■ **Assigned task**: Locate the string "Wozu" in the records below. Copy every line where it occurs.

+---+

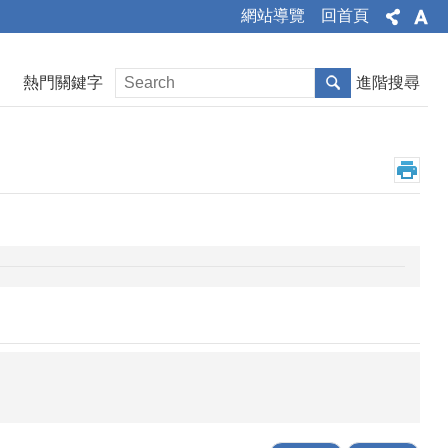
網站導覽
回首頁
熱門關鍵字
進階搜尋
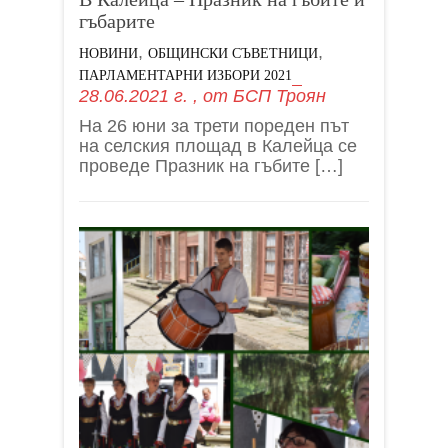
гъбарите
,
,
НОВИНИ
ОБЩИНСКИ СЪВЕТНИЦИ
ПАРЛАМЕНТАРНИ ИЗБОРИ 2021
28.06.2021 г.
, от
БСП Троян
На 26 юни за трети пореден път
на селския площад в Калейца се
проведе Празник на гъбите […]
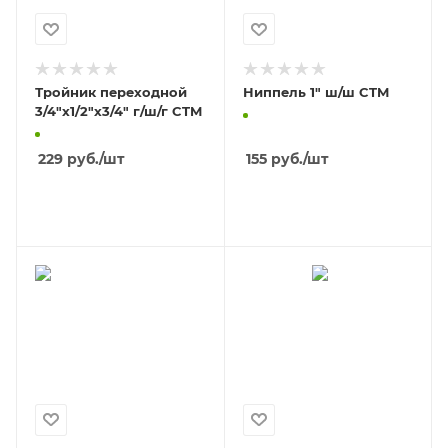
Тройник переходной
Ниппель 1" ш/ш CTM
3/4"x1/2"x3/4" г/ш/г CTM
229
руб.
/шт
155
руб.
/шт
В КОРЗИНУ
В КОРЗИНУ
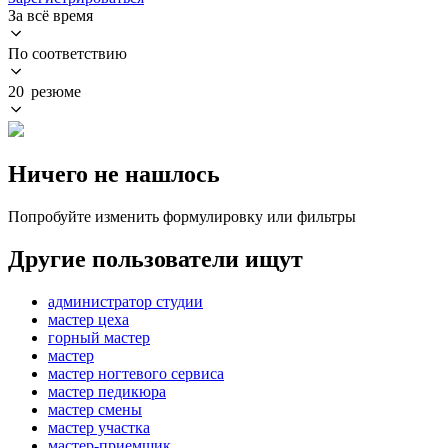
За всё время
По соответствию
20 резюме
Ничего не нашлось
Попробуйте изменить формулировку или фильтры
Другие пользователи ищут
администратор студии
мастер цеха
горный мастер
мастер
мастер ногтевого сервиса
мастер педикюра
мастер смены
мастер участка
мастер-приемщик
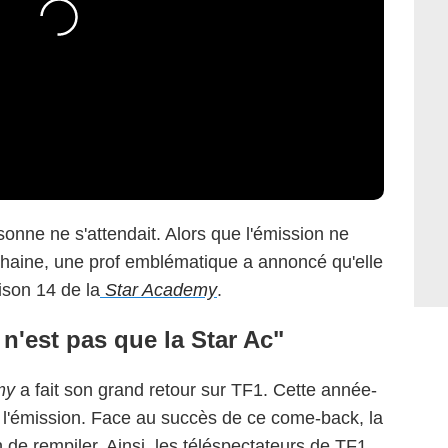
onne ne s'attendait. Alors que l'émission ne
ochaine, une prof emblématique a annoncé qu'elle
ison 14 de la
Star Academy
.
n'est pas que la Star Ac"
my
a fait son grand retour sur TF1. Cette année-
é l'émission. Face au succès de ce come-back, la
 de rempiler. Ainsi, les téléspectateurs de TF1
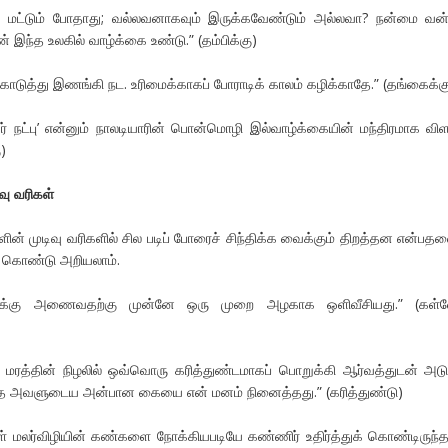
் மட்டும் போதாது; வல்லவனாகவும் இருக்கவேண்டும் அல்லவா? நன்மை வ
் இந்த உலகில் வாழ்க்கை உண்டு.” (தம்பிக்கு)
 கொடுத்து இணங்கி நட. உரிமைக்காகப் போராடிக் காலம் கழிக்காதே.” (தங்கைக்க
் நட்பு’ என்னும் நாலடியாரின் பொன்மொழி இல்வாழ்க்கையின் மந்திரமாக வி
)
ிவு வரிகள்
ளின் முடிவு வரிகளில் சில படிப் போரைச் சிந்திக்க வைக்கும் திறத்தன என்பத
ள் கொண்டு அறியலாம்.
விளக்கு அணைவதற்கு முன்னே ஒரு முறை அழகாக ஒளிவீசியது.” (கள்
 மரத்தின் நிழலில் ஒவ்வொரு கரித்துண்டமாகப் பொறுக்கி ஆர்வத்துடன் அடு
்த அவளுடைய அன்பான கையை என் மனம் நினைத்தது.” (கரித்துண்டு)
கள் மலர்விழியின் கண்களை நோக்கியபடியே கண்ணிர் உதிர்த்துக் கொண்டிருந்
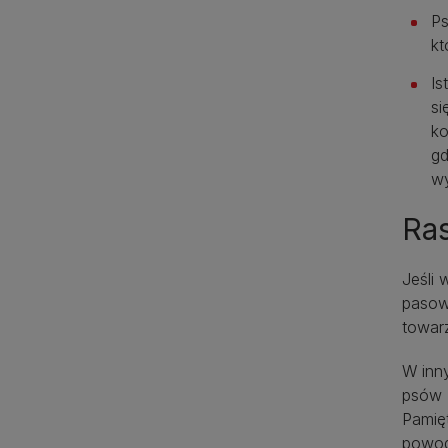
Ps
kt
Is
si
ko
gd
wy
Ra
Jeśli 
pasowa
towarz
W inn
psów „
Pamię
powod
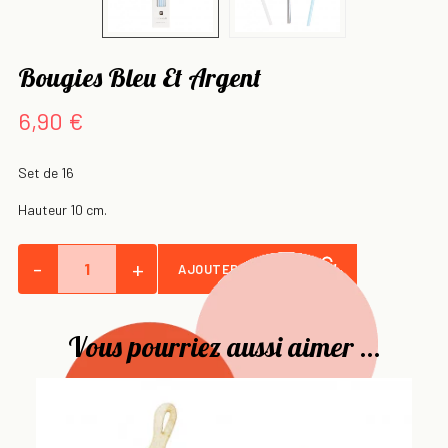
Bougies Bleu Et Argent
6,90 €
Set de 16
Hauteur 10 cm.
-
+
AJOUTER AU PANIER
Vous pourriez aussi aimer ...
Ca
Ca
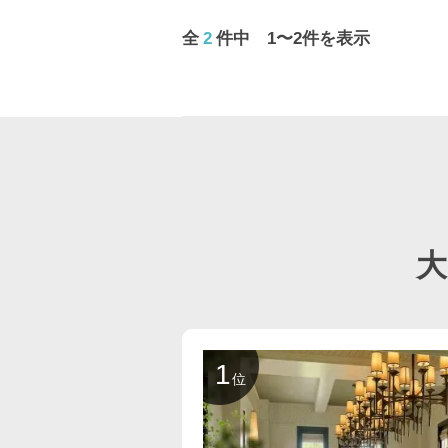
全
2
件中 1〜2件を表示
1
位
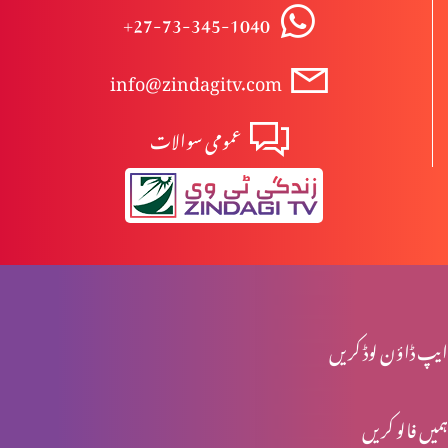
+27-73-345-1040
مسیح کی شان
info@zindagitv.com
عمومی سوالات
نیا سال – میں کیا کروں؟
مذاہب میں ہم آہنگی
میڈیا ہماری پہچھن کرواتا ہے
ایپ ڈاؤن لوڈ کریں
ہمیں فالو کریں
حقیقی راستبازی کیا ہے؟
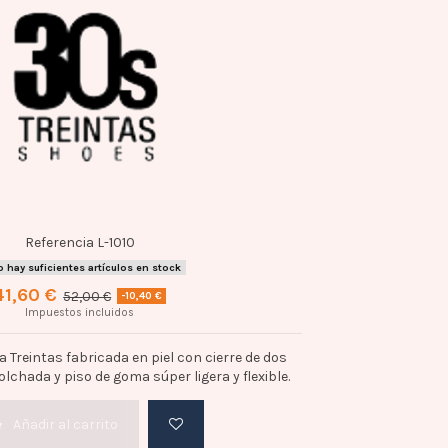
Referencia
L-1010
 hay suficientes artículos en stock
41,60 €
52,00 €
-10,40 €
Impuestos incluidos
a Treintas fabricada en piel con cierre de dos
olchada y piso de goma súper ligera y flexible.
Añadir al carrito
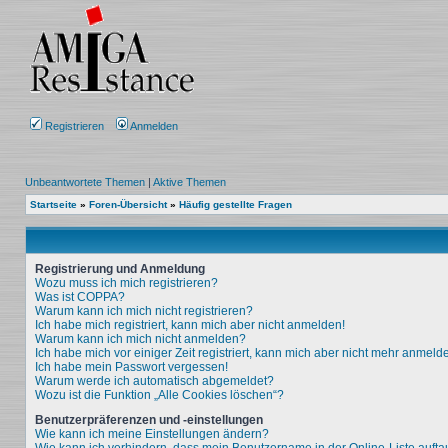
Registrieren
Anmelden
Unbeantwortete Themen
|
Aktive Themen
Startseite
»
Foren-Übersicht
»
Häufig gestellte Fragen
Registrierung und Anmeldung
Wozu muss ich mich registrieren?
Was ist COPPA?
Warum kann ich mich nicht registrieren?
Ich habe mich registriert, kann mich aber nicht anmelden!
Warum kann ich mich nicht anmelden?
Ich habe mich vor einiger Zeit registriert, kann mich aber nicht mehr anmeld
Ich habe mein Passwort vergessen!
Warum werde ich automatisch abgemeldet?
Wozu ist die Funktion „Alle Cookies löschen“?
Benutzerpräferenzen und -einstellungen
Wie kann ich meine Einstellungen ändern?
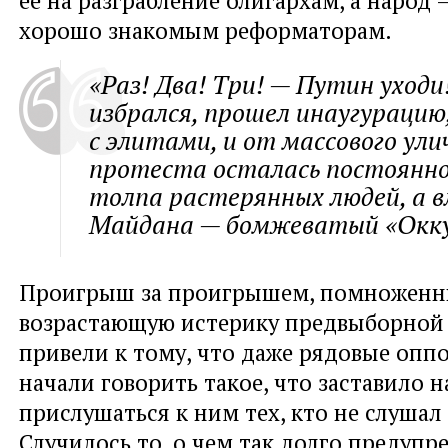
ее на разграбление олигархам, а народ
хорошо знакомым реформаторам.
«Раз! Два! Три! — Путин уходи
избрался, прошел инаугурацию
с элитами, и от массового ули
протеста осталась постоянн
толпа растерянных людей, а в
Майдана — бомжеватый «Окку
Проигрыш за проигрышем, помноженны
возрастающую истерику предвыборной
привели к тому, что даже рядовые оп
начали говорить такое, что заставило н
прислушаться к ним тех, кто не слушал
Случилось то, о чем так долго предупр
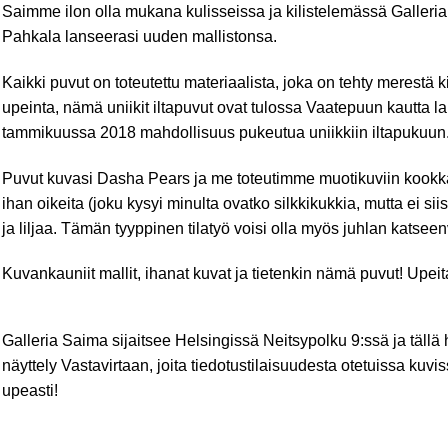
Saimme ilon olla mukana kulisseissa ja kilistelemässä
Galleri
Pahkala
lanseerasi uuden mallistonsa.
Kaikki puvut on toteutettu materiaalista, joka on tehty merestä k
upeinta, nämä uniikit iltapuvut ovat tulossa
Vaatepuun
kautta la
tammikuussa 2018 mahdollisuus pukeutua uniikkiin iltapukuun
Puvut kuvasi
Dasha Pears
ja me toteutimme muotikuviin kookk
ihan oikeita (joku kysyi minulta ovatko silkkikukkia, mutta ei sii
ja liljaa. Tämän tyyppinen tilatyö voisi olla myös juhlan katseen
Kuvankauniit mallit, ihanat kuvat ja tietenkin nämä puvut! Upeit
Galleria Saima sijaitsee Helsingissä Neitsypolku 9:ssä ja tällä
näyttely Vastavirtaan, joita tiedotustilaisuudesta otetuissa kuvi
upeasti!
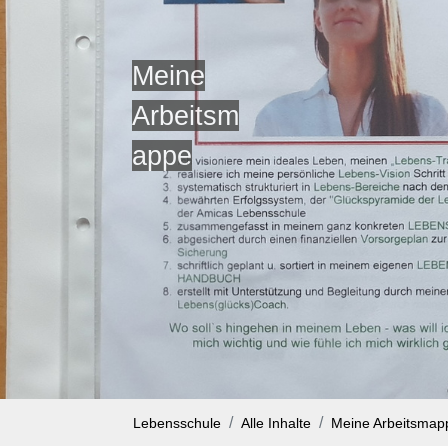
Meine
Arbeitsm
appe
Lebensschule
Alle Inhalte
Meine Arbeitsmap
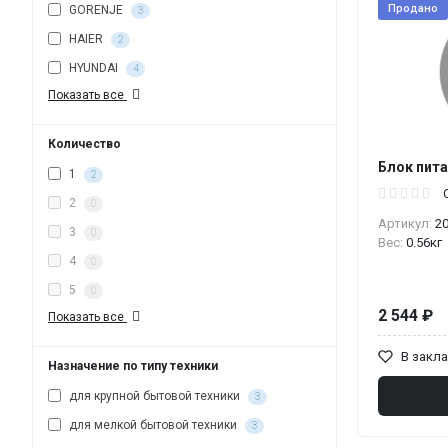
Продано
GORENJE
3
HAIER
2
HYUNDAI
4
Показать все
Количество
Блок пита
1
2
2
0
Артикул:
2
3
0
Вес:
0.56кг
4
0
5
0
2 544 ₽
Показать все
В закл
Назначение по типу техники
для крупной бытовой техники
3
для мелкой бытовой техники
3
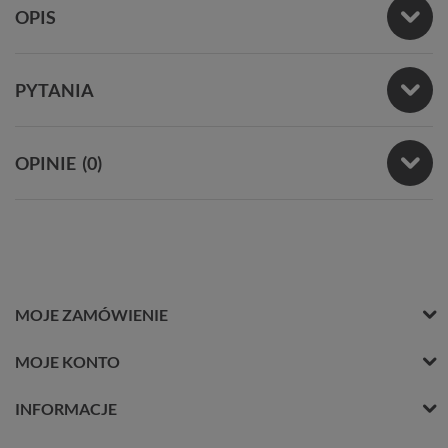
OPIS
PYTANIA
OPINIE
(0)
MOJE ZAMÓWIENIE
MOJE KONTO
INFORMACJE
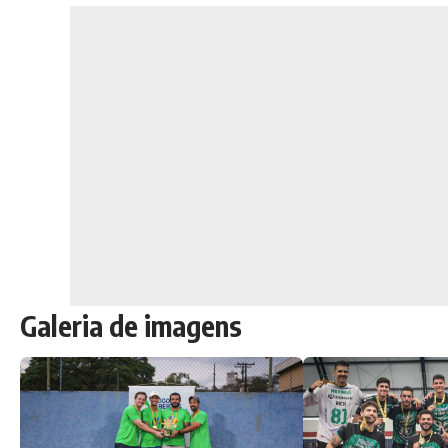
Galeria de imagens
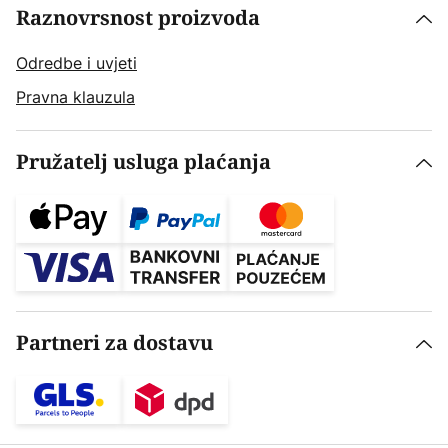
Raznovrsnost proizvoda
Odredbe i uvjeti
Pravna klauzula
Pružatelj usluga plaćanja
Partneri za dostavu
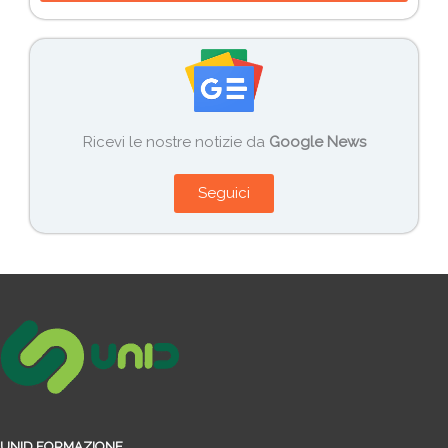
Ricevi le nostre notizie da
Google News
Seguici
UNID FORMAZIONE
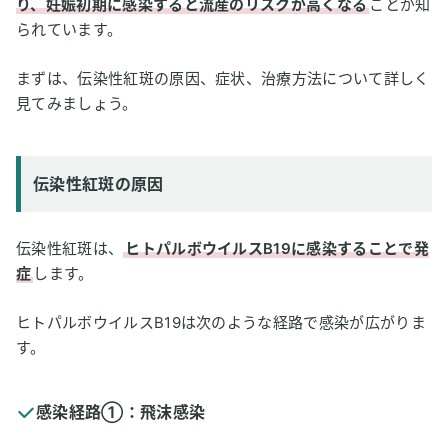
り、妊娠初期に感染すると流産のリスクが高くなる
ことが知
られています。
まずは、伝染性紅斑の原因、症状、治療方法について詳しく
見てみましょう。
伝染性紅斑の原因
伝染性紅斑は、
ヒトパルボウイルスB19に感染することで発
症
します。
ヒトパルボウイルスB19は次のような経路で感染が広がりま
す。
感染経路①：飛沫感染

+---+

■ **Exercise result**:
Wozu muss ich mich registrieren?
Wozu ist die Funktion „Alle Cookies löschen“?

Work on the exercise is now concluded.